Figure 4. Shared gene expression features of TSC-associated brain lesions.

(a,b) Genes differentially expressed in SEN/SEGA (a) or cortical tubers (TUB) (b) compared to non-TSC brain (NB) samples (log2 fold-change +/− >2; adjusted P<0.001) are coloured by log2-transformed fold-changes according to the scale (blue: low; red: high). Top 5 and top 3 increased and decreased DEGs are indicated for SEGAs (a) and cortical tubers (b), respectively. (c) Venn diagrams showing similarity in DEGs between TUB and SEGA (blue: decreased DEGs; red: increased DEGs). Circles are sized according to DEG number. (d) Molecular map of antigen processing and presentation modified from KEGG ID hsa04612. Genes are coloured according to log2 fold-changes in SEN/SEGA according to the legend.
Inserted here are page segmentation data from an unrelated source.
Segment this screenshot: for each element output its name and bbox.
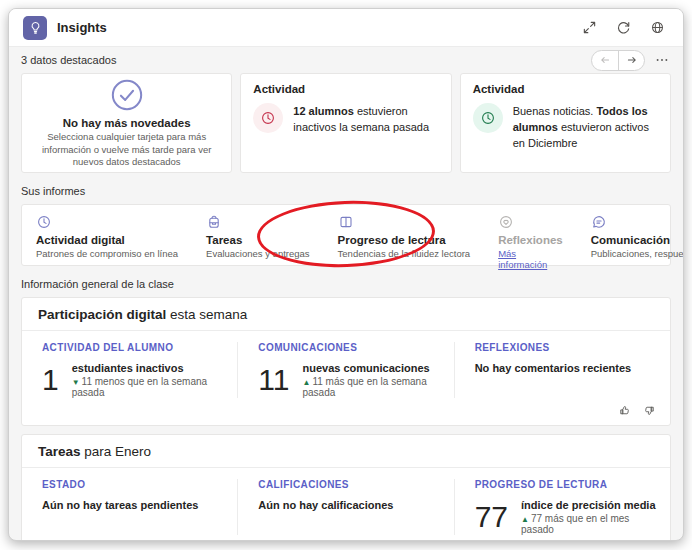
activity-card-label: Actividad <box>473 83 658 95</box>
inactive-students-count: 1 <box>42 365 59 395</box>
report-digital-activity[interactable]: Actividad digital Patrones de compromiso… <box>22 214 192 255</box>
globe-icon[interactable] <box>645 16 669 40</box>
report-assignments[interactable]: Tareas Evaluaciones y entregas <box>192 214 324 255</box>
reports-section-label: Sus informes <box>21 185 85 197</box>
insights-lightbulb-icon <box>23 16 47 40</box>
new-communications-count: 11 <box>258 365 289 395</box>
clock-alert-icon <box>253 103 283 133</box>
trend-down-icon: ▼ <box>72 378 80 387</box>
open-book-icon <box>338 214 471 230</box>
insights-window: Insights 3 datos destacados <box>8 8 684 541</box>
app-title: Insights <box>57 20 107 35</box>
digital-participation-panel: Participación digital esta semana ACTIVI… <box>21 297 671 426</box>
chat-bubble-icon <box>591 214 684 230</box>
no-news-title: No hay más novedades <box>63 117 191 129</box>
trend-up-icon: ▲ <box>521 515 529 524</box>
accuracy-rate-value: 77 <box>475 502 508 532</box>
more-options-icon[interactable] <box>653 51 671 69</box>
assignments-panel-title: Tareas para Enero <box>22 435 670 468</box>
communications-stat: COMUNICACIONES 11 nuevas comunicaciones … <box>237 342 453 398</box>
status-stat: ESTADO Aún no hay tareas pendientes <box>22 479 237 535</box>
reflections-stat: REFLEXIONES No hay comentarios recientes <box>454 342 670 398</box>
trend-up-icon: ▲ <box>302 378 310 387</box>
previous-arrow-button[interactable] <box>592 51 618 70</box>
class-overview-section-label: Información general de la clase <box>21 278 174 290</box>
assignments-panel: Tareas para Enero ESTADO Aún no hay tare… <box>21 434 671 541</box>
clock-positive-icon <box>473 103 503 133</box>
activity-card-label: Actividad <box>253 83 438 95</box>
window-header: Insights <box>9 9 683 47</box>
refresh-icon[interactable] <box>611 16 635 40</box>
insights-body: 3 datos destacados <box>9 50 683 541</box>
heart-circle-icon <box>498 214 563 230</box>
highlights-section-label: 3 datos destacados <box>21 54 116 66</box>
inactive-students-text: 12 alumnos estuvieron inactivos la seman… <box>293 103 438 136</box>
clock-icon <box>36 214 178 230</box>
report-reflections[interactable]: Reflexiones Más información <box>484 214 577 255</box>
grades-stat: CALIFICACIONES Aún no hay calificaciones <box>237 479 453 535</box>
highlight-card-no-news[interactable]: No hay más novedades Selecciona cualquie… <box>21 73 232 173</box>
thumbs-up-icon[interactable] <box>618 404 631 417</box>
report-communication[interactable]: Comunicación Publicaciones, respuestas, … <box>577 214 684 255</box>
student-activity-stat: ACTIVIDAD DEL ALUMNO 1 estudiantes inact… <box>22 342 237 398</box>
all-active-text: Buenas noticias. Todos los alumnos estuv… <box>513 103 658 152</box>
expand-icon[interactable] <box>577 16 601 40</box>
participation-panel-title: Participación digital esta semana <box>22 298 670 331</box>
highlights-pager <box>591 50 645 71</box>
report-reading-progress[interactable]: Progreso de lectura Tendencias de la flu… <box>324 214 485 255</box>
checkmark-circle-icon <box>109 77 145 113</box>
highlight-card-all-active[interactable]: Actividad Buenas noticias. Todos los alu… <box>460 73 671 173</box>
no-news-description: Selecciona cualquier tarjeta para más in… <box>34 131 219 169</box>
highlight-card-inactive-students[interactable]: Actividad 12 alumnos estuvieron inactivo… <box>240 73 451 173</box>
thumbs-down-icon[interactable] <box>643 404 656 417</box>
reports-card: Actividad digital Patrones de compromiso… <box>21 204 671 266</box>
next-arrow-button[interactable] <box>618 51 644 70</box>
reading-progress-stat: PROGRESO DE LECTURA 77 índice de precisi… <box>454 479 670 535</box>
backpack-icon <box>206 214 310 230</box>
reflections-more-info-link[interactable]: Más información <box>498 248 563 270</box>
Figure 5. Immune response is observed in TSC brain lesions.

(a) Relative fraction of cell types estimated by CIBERSORT (P<0.05). Orange: whole blood; red: leukocytes; dark blue: differentiated neuron; light blue: undifferentiated neuron; light green: fetal astrocyte; dark green: adult astrocyte. (b) Fold-change in transcript abundance in SEN/SEGA compared to non-TSC brains for three markers of neuronal differentiation. Lines: means; error bars: s.d. (c) Relative fractions of 22 immune cell types estimated by CIBERSORT. Those significantly enriched in SEN/SEGA compared to NB (FDR-adjusted P<0.05) are displayed as their relative fraction of leukocyte RNA per sample. (d) Fresh-frozen tissue sections from NB and SEGA were immunostained for CD68 (macrophages), HLA-DR (MHC-Class II) and AIF1/IBA1 (microglia). 66-NB1 and 32-SEGA1 are shown. Scale bars, 200 μM.